8 Metrics & Measurement Plan
Product success metrics for the Kav AI Platform
9 Purpose
The PRD defines what we build and the pilot framework (PRD Appendix G) defines how a pilot is judged. This document defines how we know shipped product capabilities are working in use — adoption, engagement, quality, and outcomes — after they ship.
It is deliberately separate from the PRD so the PRD stays stable. Metrics reference capabilities / FR IDs rather than restating requirements.
10 Principles
- Leading vs lagging. Leading metrics move in days–weeks (adoption, activation, usage, errors); lagging metrics move in weeks–months (retention, expansion, outcome impact).
- One owner per metric. Every metric names an accountable owner and a single measurement method.

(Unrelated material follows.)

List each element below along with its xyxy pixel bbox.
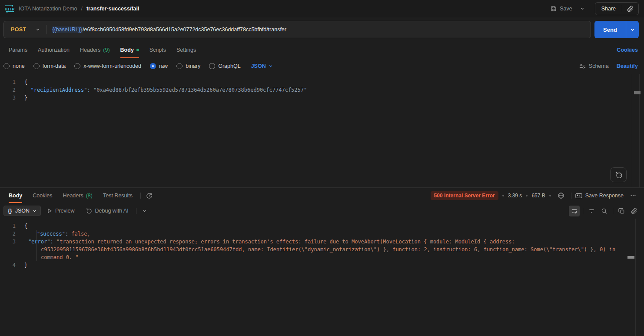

- Targets are explicit. Each metric carries a success threshold and a stretch target with a measurement window. Where no baseline exists yet, the target is marked
[set baseline]and filled after first measurement. - Outcomes over outputs. Prefer “time-to-first-finding” over “reports generated.”
11 Instrumentation
Primary source: per-workspace usage telemetry already emitted by the web app (anonymous, opt-out via configuration). Supplement with: backend query logs (latency, grounding outcomes), pilot success-criteria results (PRD Appendix G), and operator confirmations/dismissals from the triage workflow.
12 Metric set
Targets below are proposals to confirm with Product/Leadership, not decided values. Replace
[set baseline]once first data is in.
12.1 Adoption (leading)
| Metric | Definition | Success / Stretch | Method | Window | Owner |
|---|---|---|---|---|---|
| Capability adoption rate | % of eligible workspaces that use a capability ≥ once | [set baseline] |
Telemetry, per FR/capability | 30 days post-ship | Product |
| Active integrity engineers | Distinct IE users active per week | [set baseline] |
Telemetry | Weekly | Product |
12.2 Activation (leading)
| Metric | Definition | Success / Stretch | Method | Window | Owner |
|---|---|---|---|---|---|
| Time to first finding | Time from data ingestion to first surfaced anomaly | ≤ 48 h / ≤ 24 h | Backend timestamps (aligns with pilot SC-4) | Per onboarding | Product + Eng |
| First-week core action | % of new workspaces that complete a core action (confirm a finding / run a query / export a report) in week 1 | [set baseline] |
Telemetry | 7 days | Product |
12.3 Engagement & usage (leading)
| Metric | Definition | Success / Stretch | Method | Window | Owner |
|---|---|---|---|---|---|
| Contextual-chat usefulness | % of NL queries rated “useful” or better | ≥ 70% / ≥ 85% | In-product rating (aligns with pilot SC-3) | Monthly | Product |
| Query response latency (P95) | P95 NL query response time | ≤ 3 s / ≤ 2 s | Backend logs (PRD NFR) | Continuous | Eng |
| Report export usage | Reports exported per active workspace / month | [set baseline] |
Telemetry | Monthly | Product |
12.4 Quality & reliability (leading)
| Metric | Definition | Success / Stretch | Method | Window | Owner |
|---|---|---|---|---|---|
| False-positive rate (operator-assessed) | % of flagged anomalies the IE marks false positive | ≤ 20% / ≤ 10% | Triage decisions (aligns with pilot SC-2) | Monthly | Eng + IE |
| Confidence calibration error | Gap between stated confidence and empirical accuracy per bucket | [set baseline] |
Calibration curve (PRD AI-safety FR-AI-02) | Per campaign | Eng |
| Tag-resolution success | % of CAD/operator tags auto-resolved by dual-tagging without manual mapping | [set baseline] |
Pipeline logs (FR-CAD-07) | Per ingest | Eng |
12.5 Outcomes (lagging)
| Metric | Definition | Success / Stretch | Method | Window | Owner |
|---|---|---|---|---|---|
| Triage-to-work-order cycle | Median time from detection to CMMS work order | < 4 h / < 2 h | Workflow timestamps (PRD Operations target) | Quarterly | Product |
| Pilot → production conversion | % of pilots that proceed to a production contract | [set baseline] |
Commercial tracking | Per cohort | Leadership |
| Logo retention | % of production customers retained | [set baseline] |
Commercial tracking | Annual | Leadership |
13 Review cadence
- Weekly: leading metrics (adoption, activation, usage, latency, FPR) in the product review.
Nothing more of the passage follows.